When we matched these proteins against the features selected by LASSO, we found that all but 2 of them were selected when using the entire data set. This result makes sense since proteins with a true association to Down syndrome would also be more likely to be picked up in the feature selection.

While the smoothed confidence intervals found some significant proteins in the data set, it was contradicted by the percentile intervals. All of the percentile intervals contained zero, so none of the proteins were significant according to this rule. Figure 2 shows how the percentile intervals were distributed for each protein.

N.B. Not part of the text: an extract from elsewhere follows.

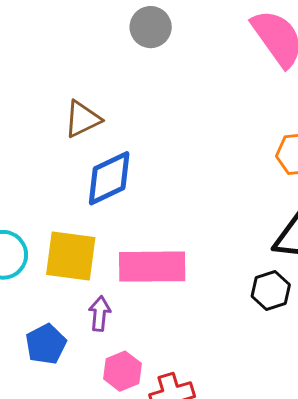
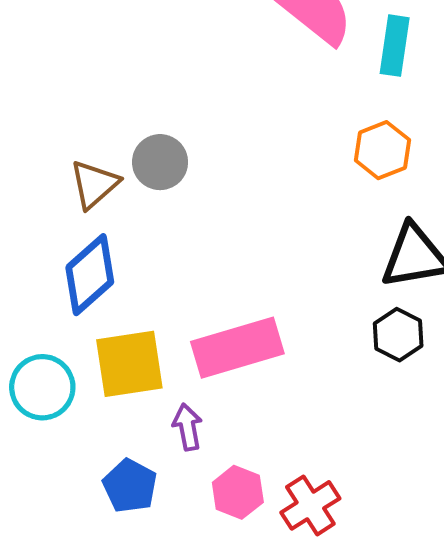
gray circle: (151, 27) -> (160, 162), moved
blue diamond: (109, 178) -> (90, 275), moved

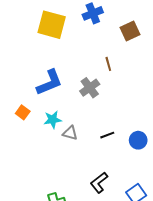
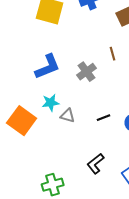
brown line: (108, 64) -> (113, 54), moved
orange square: (23, 112) -> (22, 121), moved, size x2.0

Something I expected to happen was that our smoothed confidence intervals would actually be a bit larger than the normal confidence interval. This discrepancy comes from the amount of bootstrap samples we would need to achieve the shortened interval. Efron notes that ideally we would have all $$n^n$$ bootstrap samples to calculate the interval, but we had neither time nor resources to do this. Figure 3 shows the smoothed confidence intervals (blue) against their normal counter parts (green).

# Conclusion

Bootstrapping is extremely useful in situations where the distribution of the test statistics in question are difficult to derive or lacking closed forms. This report utilizes a helpful methodology for creating smoothed estimates and confidence intervals from Efron’s paper on model selection. We demonstrate that bootstrapping models can produce effective predictions and point out significant associations in the data.

# References

[1] B. Efron. Model selection, estimation, and bootstrap smoothing Technical Report Stanford University, (262), 2012.